Please retype the records below exactly, from the first line through the line containing "lặng, buồn vừa", and leave out any pictures.

Provided records:
_ _ _

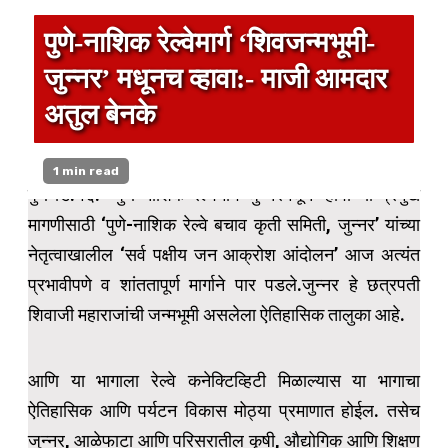
पुणे-नाशिक रेल्वेमार्ग ‘शिवजन्मभूमी-
जुन्नर’ मधूनच व्हावा:- माजी आमदार
अतुल बेनके
1 min read
पुणे डि.१६:- पुणे-नाशिक रेल्वेमार्ग जुन्नरमधून व्हावा या प्रमुख
मागणीसाठी ‘पुणे-नाशिक रेल्वे बचाव कृती समिती, जुन्नर’ यांच्या
नेतृत्वाखालील ‘सर्व पक्षीय जन आक्रोश आंदोलन’ आज अत्यंत
प्रभावीपणे व शांततापूर्ण मार्गाने पार पडले.जुन्नर हे छत्रपती
शिवाजी महाराजांची जन्मभूमी असलेला ऐतिहासिक तालुका आहे.
आणि या भागाला रेल्वे कनेक्टिव्हिटी मिळाल्यास या भागाचा
ऐतिहासिक आणि पर्यटन विकास मोठ्या प्रमाणात होईल. तसेच
जुन्नर, आळेफाटा आणि परिसरातील कृषी, औद्योगिक आणि शिक्षण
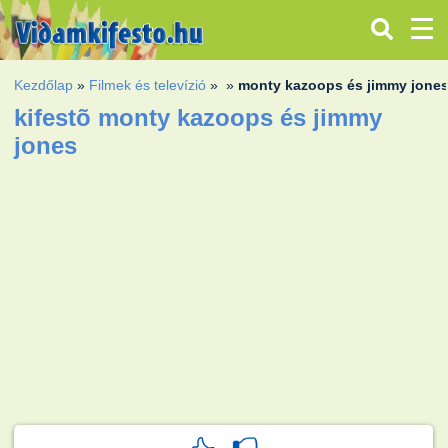
Kezdőlap
»
Filmek és televízió
»
»
monty kazoops és jimmy jone
kifestõ monty kazoops és jimmy
jones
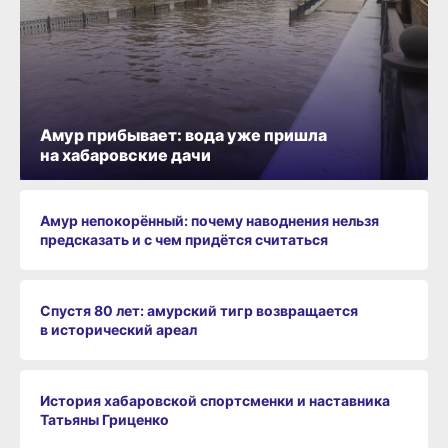
Амур прибывает: вода уже пришла
на хабаровские дачи
Амур непокорённый: почему наводнения нельзя
предсказать и с чем придётся считаться
Спустя 80 лет: амурский тигр возвращается
в исторический ареал
История хабаровской спортсменки и наставника
Татьяны Гриценко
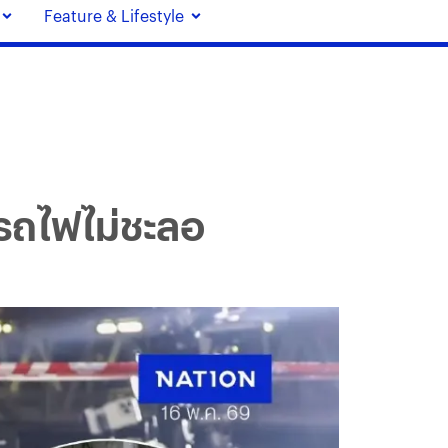
Feature & Lifestyle
 รถไฟไม่ชะลอ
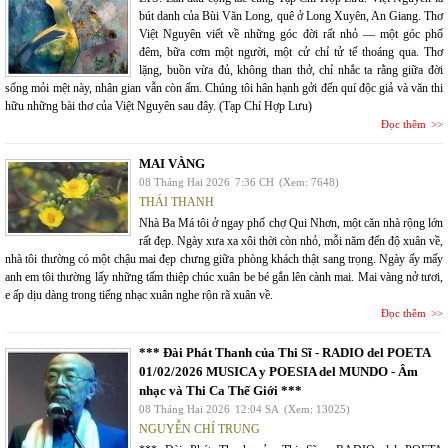
bút danh của Bùi Văn Long, quê ở Long Xuyên, An Giang. Thơ
Việt Nguyên viết về những góc đời rất nhỏ — một góc phố
đêm, bữa cơm một người, một cử chỉ tử tế thoáng qua. Thơ
lặng, buồn vừa đủ, không than thở, chỉ nhắc ta rằng giữa đời
sống mỏi mệt này, nhân gian vẫn còn ấm. Chúng tôi hân hạnh gởi đến quí độc giả và văn thi
hữu những bài thơ của Việt Nguyên sau đây. (Tạp Chí Hợp Lưu)
Đọc thêm
MAI VÀNG
08 Tháng Hai 2026
7:36 CH
(Xem: 7648)
THÁI THANH
Nhà Ba Má tôi ở ngay phố chợ Qui Nhơn, một căn nhà rộng lớn
rất đẹp. Ngày xưa xa xôi thời còn nhỏ, mỗi năm đến độ xuân về,
nhà tôi thường có một chậu mai đẹp chưng giữa phòng khách thật sang trọng. Ngày ấy mấy
anh em tôi thường lấy những tấm thiệp chúc xuân be bé gắn lên cành mai. Mai vàng nở tươi,
e ấp dịu dàng trong tiếng nhạc xuân nghe rộn rã xuân về.
Đọc thêm
*** Đài Phát Thanh của Thi Sĩ - RADIO del POETA
01/02/2026 MUSICA y POESIA del MUNDO - Âm
nhạc và Thi Ca Thế Giới ***
08 Tháng Hai 2026
12:04 SA
(Xem: 13025)
NGUYỄN CHÍ TRUNG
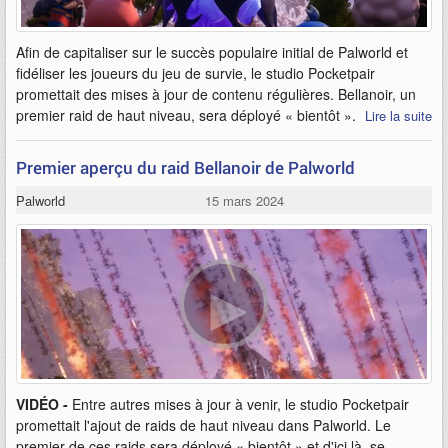
Afin de capitaliser sur le succès populaire initial de Palworld et
fidéliser les joueurs du jeu de survie, le studio Pocketpair
promettait des mises à jour de contenu régulières. Bellanoir, un
premier raid de haut niveau, sera déployé « bientôt ».
Lire la suite
Premier aperçu du raid Bellanoir de Palworld
Palworld
15 mars 2024
VIDÉO -
Entre autres mises à jour à venir, le studio Pocketpair
promettait l'ajout de raids de haut niveau dans Palworld. Le
premier de ces raids sera déployé « bientôt » et d'ici là, se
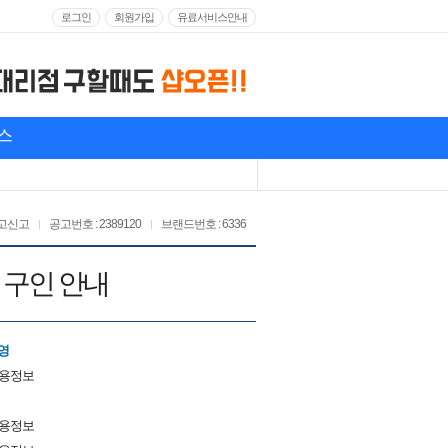
로그인
회원가입
유료서비스안내
스
고신고
공고번호 : 2389120
브랜드번호 : 6336
 구인 안내
영
채용정보
채용정보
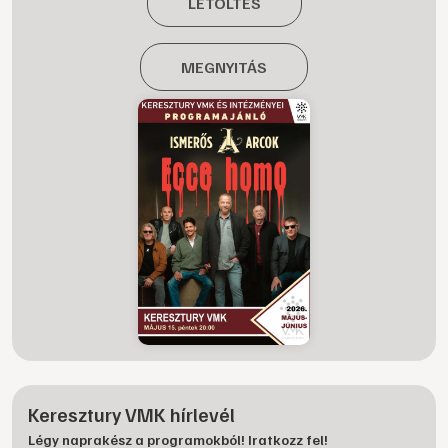
LETÖLTÉS
MEGNYITÁS
Keresztury VMK hírlevél
Légy naprakész a programokból! Iratkozz fel!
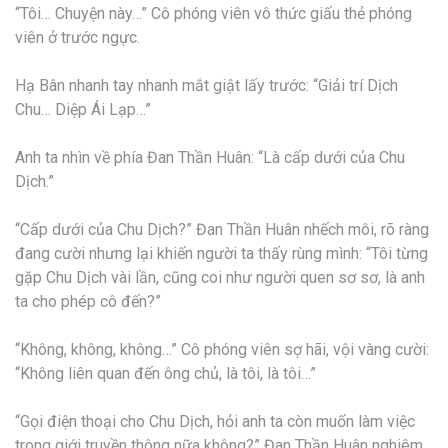
“Tôi… Chuyện này…” Cô phóng viên vô thức giấu thẻ phóng
viên ở trước ngực.
Hạ Bân nhanh tay nhanh mắt giật lấy trước: “Giải trí Dịch
Chu… Diệp Ái Lạp…”
Anh ta nhìn về phía Đan Thần Huân: “Là cấp dưới của Chu
Dịch.”
“Cấp dưới của Chu Dịch?” Đan Thần Huân nhếch môi, rõ ràng
đang cười nhưng lại khiến người ta thấy rùng mình: “Tôi từng
gặp Chu Dịch vài lần, cũng coi như người quen sơ sơ, là anh
ta cho phép cô đến?”
“Không, không, không…” Cô phóng viên sợ hãi, vội vàng cười:
“Không liên quan đến ông chủ, là tôi, là tôi…”
“Gọi điện thoại cho Chu Dịch, hỏi anh ta còn muốn làm việc
trong giới truyền thông nữa không?” Đan Thần Huân nghiêm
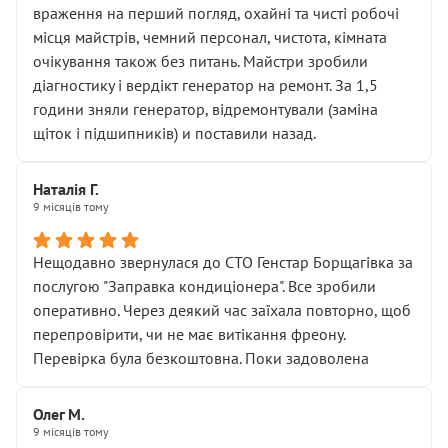
враження на перший погляд, охайні та чисті робочі
місця майстрів, чемний персонал, чистота, кімната
очікування також без питань. Майстри зробили
діагностику і вердікт генератор на ремонт. За 1,5
години зняли генератор, відремонтували (заміна
щіток і підшипників) и поставили назад.
Наталія Г.
9 місяців тому
Нещодавно звернулася до СТО Генстар Борщагівка за
послугою "Заправка кондиціонера". Все зробили
оперативно. Через деякий час заїхала повторно, щоб
перепровірити, чи не має витікання фреону.
Перевірка була безкоштовна. Поки задоволена
Олег М.
9 місяців тому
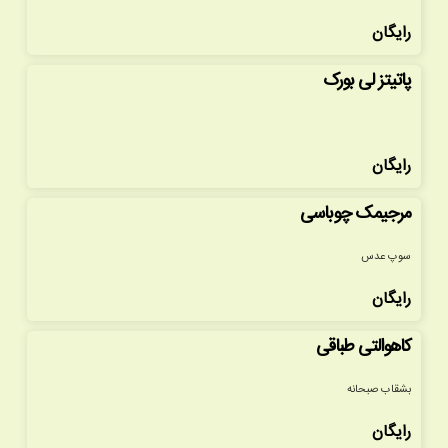
رایگان
پاتیتز لی بورک
رایگان
مرجیمک چوباسی
سوپ عدس
رایگان
کاهوالتی طباقی
بشقاب صبحانه
رایگان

_ _ _

Result:
पुणे-नाशिक रेल्वेमार्ग ‘शिवजन्मभूमी-
जुन्नर’ मधूनच व्हावा:- माजी आमदार
अतुल बेनके
1 min read
पुणे डि.१६:- पुणे-नाशिक रेल्वेमार्ग जुन्नरमधून व्हावा या प्रमुख
मागणीसाठी ‘पुणे-नाशिक रेल्वे बचाव कृती समिती, जुन्नर’ यांच्या
नेतृत्वाखालील ‘सर्व पक्षीय जन आक्रोश आंदोलन’ आज अत्यंत
प्रभावीपणे व शांततापूर्ण मार्गाने पार पडले.जुन्नर हे छत्रपती
शिवाजी महाराजांची जन्मभूमी असलेला ऐतिहासिक तालुका आहे.
आणि या भागाला रेल्वे कनेक्टिव्हिटी मिळाल्यास या भागाचा
ऐतिहासिक आणि पर्यटन विकास मोठ्या प्रमाणात होईल. तसेच
जुन्नर, आळेफाटा आणि परिसरातील कृषी, औद्योगिक आणि शिक्षण
Kezdőlap
»
Filmek és televízió
»
»
monty kazoops és jimmy jone
kifestõ monty kazoops és jimmy
jones
Амур прибывает: вода уже пришла
на хабаровские дачи
Амур непокорённый: почему наводнения нельзя
предсказать и с чем придётся считаться
Спустя 80 лет: амурский тигр возвращается
в исторический ареал
История хабаровской спортсменки и наставника
Татьяны Гриценко
Feature & Lifestyle
 รถไฟไม่ชะลอ
bút danh của Bùi Văn Long, quê ở Long Xuyên, An Giang. Thơ
Việt Nguyên viết về những góc đời rất nhỏ — một góc phố
đêm, bữa cơm một người, một cử chỉ tử tế thoáng qua. Thơ
lặng, buồn vừa đủ, không than thở, chỉ nhắc ta rằng giữa đời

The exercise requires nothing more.